14. Vorrichtung nach Anspruch 12 oder 13,
dadurch gekennzeichnet,
dass der erste und der zweite Behälter an einem Fallschirm befestigt sind.
15. Vorrichtung nach einem der Ansprüche 11 bis 14,
dadurch gekennzeichnet,
dass die erste Lösung einen Elektronenakzeptor enthält und die zweite Lösung einen Elektronendonator
enthält.
16. Vorrichtung nach Anspruch 15,
dadurch gekennzeichnet,
dass der Elektronenakzeptor ausgewählt ist aus der Gruppe der sauerstoffhaltigen Säuren.
17. Vorrichtung nach Anspruch 16,
dadurch gekennzeichnet,
dass der Elektronenakzeptor ausgewählt ist Phosphorsäure und Schwefelsäure.

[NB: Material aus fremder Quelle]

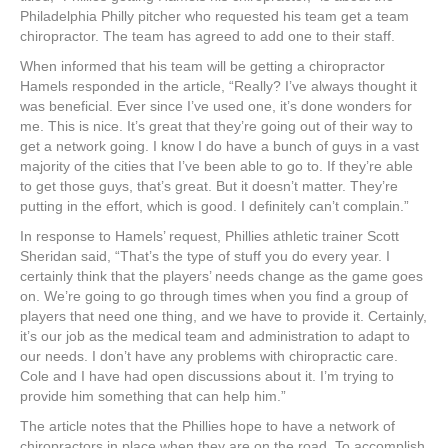
Philadelphia Philly pitcher who requested his team get a team
chiropractor. The team has agreed to add one to their staff.
When informed that his team will be getting a chiropractor
Hamels responded in the article, “Really? I’ve always thought it
was beneficial. Ever since I’ve used one, it’s done wonders for
me. This is nice. It’s great that they’re going out of their way to
get a network going. I know I do have a bunch of guys in a vast
majority of the cities that I’ve been able to go to. If they’re able
to get those guys, that’s great. But it doesn’t matter. They’re
putting in the effort, which is good. I definitely can’t complain.”
In response to Hamels’ request, Phillies athletic trainer Scott
Sheridan said, “That’s the type of stuff you do every year. I
certainly think that the players’ needs change as the game goes
on. We’re going to go through times when you find a group of
players that need one thing, and we have to provide it. Certainly,
it’s our job as the medical team and administration to adapt to
our needs. I don’t have any problems with chiropractic care.
Cole and I have had open discussions about it. I’m trying to
provide him something that can help him.”
The article notes that the Phillies hope to have a network of
chiropractors in place when they are on the road. To accomplish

18. Vorrichtung nach einem der Ansprüche 15 bis 17,
dadurch gekennzeichnet,
dass der Elektronendonator ausgewählt ist aus der Gruppe der Alkalimetallhydroxide, Alkalimetallcarbonate,
Alkalimetallhydrogencarbonate und Mischungen derselben.
19. Vorrichtung nach einem der Ansprüche 11 bis 18,
dadurch gekennzeichnet,
dass die erste und die zweite Lösung in einem solchen stöchiometrischen Verhältnis in
dem ersten bzw. dem zweiten Behälter vorhanden sind, das bei der Reaktion des ersten
und des zweiten Primäraerosols eine maximale Wärmefreisetzung gewährleistet.